Edinburgh Mountain Film Festival - The Beauty of Overcoming Fear

Edinburgh Mountain Film Festival – The Beauty of Overcoming Fear

Lee Craigie’s ‘Escape’ caught my attention a few days ago, and when I recognised that it’s screening alongside Tom Seipp’s ‘A Mountain Journal‘, which I hadn’t seen on a big screen either, I was pleased when I got an invite from Stevie, the man behind the Edinburgh Mountain Film Festival. Held for the 14th time it’s an institution that has inspired me in many ways, and it was an honour to be asked to introduce Tom’s film as someone who knows Rich and Tom and has shared a few memories with them.

Making a tough decision between getting some more mapping of the Central Belter done or attending a day inside, I wasn’t disappointed when I opted for the festival this time. The family friendly movie session was well filled, and the rewards for the audience were plenty. Lee’s film stood out, and reminded me of my own passion for cycling. It reminded me of being a small boy, jumping on my foldable bike and, for an afternoon only, escaping the restraints of everyday life. And picking up the bike again later in life, and never leaving it behind again. Lee’s story is a compelling and encouraging one. It encourages people in similar life circumstances to follow suit. Almost 10,000 views make it clear. Storytelling works. And hopefully gets more of us on two wheels, the rewards are plenty.

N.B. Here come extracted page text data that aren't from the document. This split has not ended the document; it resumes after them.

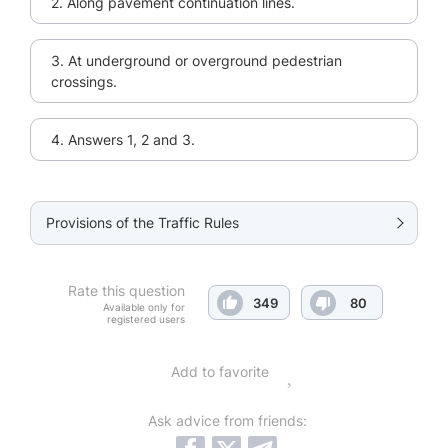
2. Along pavement continuation lines.
3. At underground or overground pedestrian
crossings.
4. Answers 1, 2 and 3.
Provisions of the Traffic Rules
Rate this question
349
80
Available only for
registered users
Add to favorite
Ask advice from friends:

An invite for lunch at Kim Harding’s home, we both enjoyed the morning session together, turned into a quick fun ride, being passenger in an Urban Arrow, which the Edinburgh Festival of Cycling hires out in between festivals.



I hadn’t planned on spending the whole day at the festival, so sadly missed out on the afternoon films, but coming back for the lecture with Luke Robertson was a great decision. After being fitted with a pacemaker and diagnosed with a brain tumour (fortunately it only happened to be a rare cyst), Luke set off to ski to the South Pole last year. While I loved the story, my focus was more on watching him telling his story to a rather large audience, at which he did a brilliant job. You can find out more on his website.

After a short break home I was back for the final session at 7pm. The film that stood out for me finally won the Best Short Film Award, a worthy winner. ‘Johanna, under the ice’ is a stunningly beautiful and captivating movie, telling the love a human being can develop of strangely adverse conditions. The whole movie is here on Vimeo, the making of is as captivating as the final product.


If I ever need a skipper, it’ll Bob Shepton, the Scotsman owning the Dodo’s Delight. The movie with the same title scooped both Best Film Award and the public vote and is also worth watching, possibly with a drink of your choice and some good mates. You can get a feeling for the film in the snippet below, but the real deal is watching it in full length. There’s sailing, climbing, red wine, Belgian humour, stunning icebergs and inflatables.

Time was simply flying, and an inspiring day ended with Jamie Andrew, a quadruple amputee, determined to reach the summit of Matterhorn. If his story alone wasn’t interesting alone, not only losing his best friend Jamie Fisher on a mountain in 1999, but also his limps, the thing that grabbed me even more was his determination to get up the Matterhorn. For me it was again a double act watching it, one eye on his delivery, the other eye on the story, and both were satisfied in even measures.

On the way home I tried to joined the dots, and what struck me was a common theme between Lee, Luke, Johanna and Jamie. The fact that life is never straightforward. The realisation that on the other side of fear there’s something much better. And while it at times it can be hard to overcome that fear, there’s no alternative. An inspiring day, and if you haven’t been to the festival, put it on the bucket list for next year.